Simplify the mount locking. Remove all the crud to deal with recursion on
the mount lock, and crud to deal with unmount as another weirdo lock.
Hopefully this will once and for all fix the deadlocks with this. With this
commit there are two locks on each mount:
- krwlock_t mnt_unmounting. This is used to prevent unmount across critical
sections like getnewvnode(). It's only ever read locked with rw_tryenter(),
and is only ever write locked in dounmount(). A write hold can't be taken
on this lock if the current LWP could hold a vnode lock.
- kmutex_t mnt_updating. This is taken by threads updating the mount, for
example when going r/o -> r/w, and is only present to serialize updates.
In order to take this lock, a read hold must first be taken on
mnt_unmounting, and the two need to be held across the operation.

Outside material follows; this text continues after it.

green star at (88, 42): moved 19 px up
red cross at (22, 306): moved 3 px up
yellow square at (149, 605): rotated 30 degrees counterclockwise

One effect of this change: previously if an unmount failed, we would make a
half hearted attempt to back out of it gracefully, but that was unlikely to
work in a lot of cases. Now while an unmount that will be aborted is in
progress, new file operations within the mount will fail instead of being
delayed. That is unlikely to be a problem though, because if the admin
requests unmount of a file system then s(he) has made a decision to deny
access to the resource.
The previous fix worked, but it opened a window where mounts could have
disappeared from mountlist while the caller was traversing it using
vfs_trybusy(). Fix that.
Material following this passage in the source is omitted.